Parce qu'on l'avait vu discuter en 1968 avec Mgr Asili qui venait d'être ordonné évêque de Lira, certaine presse a parlé de l'attitude ambigüe de l'Eglise à son égard. Le P. Ricotti qui l'a connu personnement met les choses au point.

Idi Amin Dada, qui fut le président-patron de l'Ouganda, est décédé le samedi 16 août au "King Faisal Specialist Hospital" de Gedda, en Arabie Saoudite, où il était accueilli pae les dirigeants de ce royaume. Le P. Giuseppe Zeno Ricotti, un missionnaire combonien de 77 ans, qui a personnellement connu le dictateur ougandais Idi Amin Dada avant que celui-ci accède au pouvoir en 1971, en dresse un portrait qui est à la mesure de la réputation, de cet admirateur des procédés hitlériens.
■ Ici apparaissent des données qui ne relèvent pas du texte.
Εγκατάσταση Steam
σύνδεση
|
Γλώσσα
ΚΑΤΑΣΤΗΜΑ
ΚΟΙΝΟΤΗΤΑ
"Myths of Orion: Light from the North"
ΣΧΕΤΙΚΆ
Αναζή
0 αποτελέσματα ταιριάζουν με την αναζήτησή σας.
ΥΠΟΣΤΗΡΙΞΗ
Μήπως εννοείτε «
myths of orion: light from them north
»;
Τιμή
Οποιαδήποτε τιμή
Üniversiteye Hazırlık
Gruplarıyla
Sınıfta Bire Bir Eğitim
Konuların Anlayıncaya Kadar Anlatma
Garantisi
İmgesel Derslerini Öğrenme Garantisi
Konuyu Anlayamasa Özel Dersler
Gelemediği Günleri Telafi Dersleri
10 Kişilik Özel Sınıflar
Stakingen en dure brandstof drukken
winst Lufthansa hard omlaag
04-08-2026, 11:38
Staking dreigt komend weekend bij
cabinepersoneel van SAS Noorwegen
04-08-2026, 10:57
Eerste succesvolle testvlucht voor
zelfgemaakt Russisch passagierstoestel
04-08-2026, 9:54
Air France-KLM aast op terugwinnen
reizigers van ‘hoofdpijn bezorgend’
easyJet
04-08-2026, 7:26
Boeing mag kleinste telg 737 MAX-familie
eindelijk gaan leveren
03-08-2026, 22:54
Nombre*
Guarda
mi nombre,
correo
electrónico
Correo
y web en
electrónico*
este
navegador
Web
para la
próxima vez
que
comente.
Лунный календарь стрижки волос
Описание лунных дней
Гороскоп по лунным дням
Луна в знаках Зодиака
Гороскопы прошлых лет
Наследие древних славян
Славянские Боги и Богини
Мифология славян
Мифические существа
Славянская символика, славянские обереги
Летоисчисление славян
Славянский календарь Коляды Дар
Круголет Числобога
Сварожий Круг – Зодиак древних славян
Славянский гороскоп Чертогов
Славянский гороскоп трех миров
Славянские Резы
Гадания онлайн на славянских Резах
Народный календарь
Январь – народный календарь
Arrivé au pouvoir suite à un coup d'Etat en 1971, il renversa le gouvernement de Milton Obote et acheva sa carrière politique par sa fuite en 1979 - d'abord en Libye puis en Arabie Saoudite - après l'entrée à Kampala des troupes envoyées par l'ex-président tanzanien Julius Nyerere. "Amin était originaire de la tribu Kakwa, son père avait été soldat au Soudan et il retourna au pays après avoir adhéré à l'Islam; ainsi, Amin se fit musulman, même si il ne s'est jamais révélé au cours de sa vie un vrai fidèle de Mahomet. Ce qui est sûr, c'est que l'ex-dictateur ne fut jamais baptisé, précise le Père Ricotti.
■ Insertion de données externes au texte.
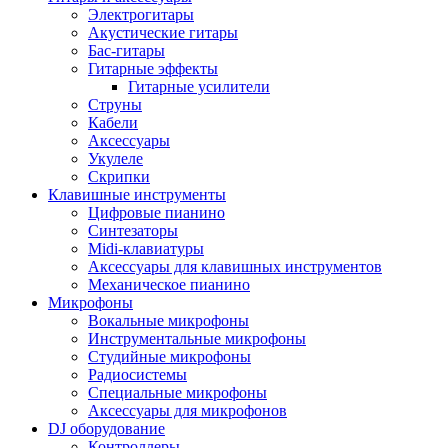
Электрогитары
Акустические гитары
Бас-гитары
Гитарные эффекты
Гитарные усилители
Струны
Кабели
Аксессуары
Укулеле
Скрипки
Клавишные инструменты
Цифровые пианино
Синтезаторы
Midi-клавиатуры
Аксессуары для клавишных инструментов
Механическое пианино
Микрофоны
Вокальные микрофоны
Инструментальные микрофоны
Студийные микрофоны
Радиосистемы
Специальные микрофоны
Аксессуары для микрофонов
DJ оборудование
Контроллеры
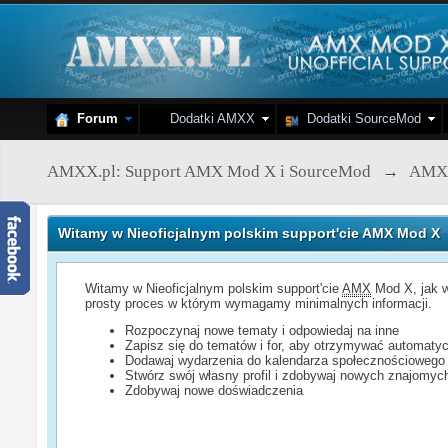
Forum
Dodatki AMXX
Dodatki SourceMod
AMXX.pl: Support AMX Mod X i SourceMod
→
AMX
Witamy w Nieoficjalnym polskim support'cie AMX Mod X
Witamy w Nieoficjalnym polskim support'cie
AMX
Mod X, jak w
prosty proces w którym wymagamy minimalnych informacji.
Rozpoczynaj nowe tematy i odpowiedaj na inne
Zapisz się do tematów i for, aby otrzymywać automatyc
Dodawaj wydarzenia do kalendarza społecznościowego
Stwórz swój własny profil i zdobywaj nowych znajomyc
Zdobywaj nowe doświadczenia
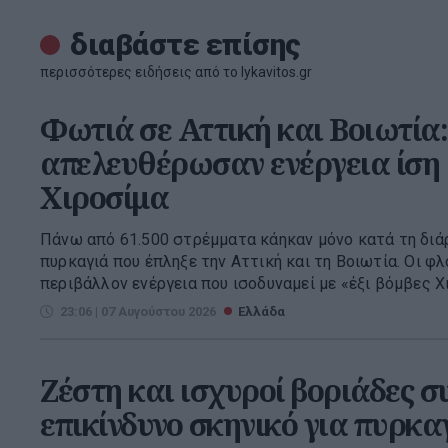
διαβάστε επίσης
περισσότερες ειδήσεις από το lykavitos.gr
Φωτιά σε Αττική και Βοιωτία:
απελευθέρωσαν ενέργεια ίση μ
Χιροσίμα
Πάνω από 61.500 στρέμματα κάηκαν μόνο κατά τη διά
πυρκαγιά που έπληξε την Αττική και τη Βοιωτία. Οι 
περιβάλλον ενέργεια που ισοδυναμεί με «έξι βόμβες Χι
23:06 | 07 Αυγούστου 2026
Ελλάδα
Ζέστη και ισχυροί βοριάδες σ
επικίνδυνο σκηνικό για πυρκα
"Amin ne parlait pas anglais et moi j'étais le seul à connaître la langue qu'il utilisait, le logbara", explique le religieux. Il était né en 1925 au sein d'une famille paysanne de la petite communauté musulmane Kakwa. Son lieu de naissance, Arua, est situé dans la région ougandaise du Nil-Occidental. "Le jeune Amin, ajoute le Père combonien, fut envoyé à l'école catholique élémentaire de Koboko, mais il n'y resta que les deux premières années car durant la troisième année, il fut expulsé pour violences contre ses camarades. Il paraît qu'il frappait fort. Il a d'ailleurs été plus tard champion africain des poids lourds de boxe, rappelle le Combonien.
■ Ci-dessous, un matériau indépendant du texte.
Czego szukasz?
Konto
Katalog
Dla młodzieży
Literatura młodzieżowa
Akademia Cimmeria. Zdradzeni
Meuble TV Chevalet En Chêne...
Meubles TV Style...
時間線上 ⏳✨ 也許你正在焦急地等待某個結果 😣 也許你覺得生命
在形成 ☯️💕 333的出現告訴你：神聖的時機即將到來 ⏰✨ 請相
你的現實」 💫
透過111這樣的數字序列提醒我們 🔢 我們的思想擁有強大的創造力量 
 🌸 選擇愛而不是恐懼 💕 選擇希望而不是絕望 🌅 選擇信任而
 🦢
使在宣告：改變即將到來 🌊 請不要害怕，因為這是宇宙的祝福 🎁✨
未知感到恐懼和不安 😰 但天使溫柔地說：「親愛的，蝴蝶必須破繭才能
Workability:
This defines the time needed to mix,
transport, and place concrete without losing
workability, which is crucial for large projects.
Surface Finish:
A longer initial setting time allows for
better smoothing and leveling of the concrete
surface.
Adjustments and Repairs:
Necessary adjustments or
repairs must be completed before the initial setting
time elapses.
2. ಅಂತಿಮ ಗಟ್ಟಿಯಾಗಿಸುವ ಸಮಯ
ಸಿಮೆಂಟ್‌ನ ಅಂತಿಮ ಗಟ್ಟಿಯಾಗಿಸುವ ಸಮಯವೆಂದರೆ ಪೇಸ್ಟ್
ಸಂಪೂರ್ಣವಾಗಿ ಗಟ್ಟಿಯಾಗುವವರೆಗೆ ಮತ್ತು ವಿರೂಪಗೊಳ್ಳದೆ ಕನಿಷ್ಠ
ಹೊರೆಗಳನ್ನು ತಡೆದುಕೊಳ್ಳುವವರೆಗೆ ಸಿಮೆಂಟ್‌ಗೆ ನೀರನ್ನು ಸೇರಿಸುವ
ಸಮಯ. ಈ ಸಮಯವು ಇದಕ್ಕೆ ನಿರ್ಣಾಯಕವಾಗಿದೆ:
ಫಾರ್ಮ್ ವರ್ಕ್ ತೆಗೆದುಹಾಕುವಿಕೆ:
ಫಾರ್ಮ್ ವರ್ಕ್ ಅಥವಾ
"En 1967, continue Père Picotti, j'appris qu'Amin voulait prendre comme épouse officielle (il en avait déjà d'autres) une jeune femme de la tribu Logbara, Myriam, qui travaillait à la télévision. Myriam était fille de Silas, pasteur protestant dans la région de Maracha, où j'étais curé. Je demandai à Silas de ne pas donner son consentement à ce mariage, mais la grosse somme d'argent qui lui était offerte l'attira et il accepta.

"Peu avant de prendre la fuite, continue le missionnaire combonien, Amin a tué sa femme Myriam. Je suis allé présenter mes condoléances au pasteur Silas. Ce dernier me dit que les anciens du clan ayant le droit de vérifier la mort de la victime, selon la coutume logbara, ils ouvrirent son cercueil et trouvèrent le corps de Myriam mutilé".

Son régime fut caractérisé par un mélange d'excentricité et de purges violentes. Accusé par la Commission internationale des juristes en 1977 d'avoir violé tous les droits de l'homme au cours d'un "règne de terreur", il ne cachait pas son admiration pour Adolf Hitler. Des exilés l'accusaient de conserver des têtes coupées dans un réfrigérateur, de livrer des cadavres aux crocodiles. Certains le disaient même adepte du cannibalisme. Il est responsable de la mort d'au moins 100.000 personnes entre son arrivée au pouvoir en 1971 et son éviction en 1979.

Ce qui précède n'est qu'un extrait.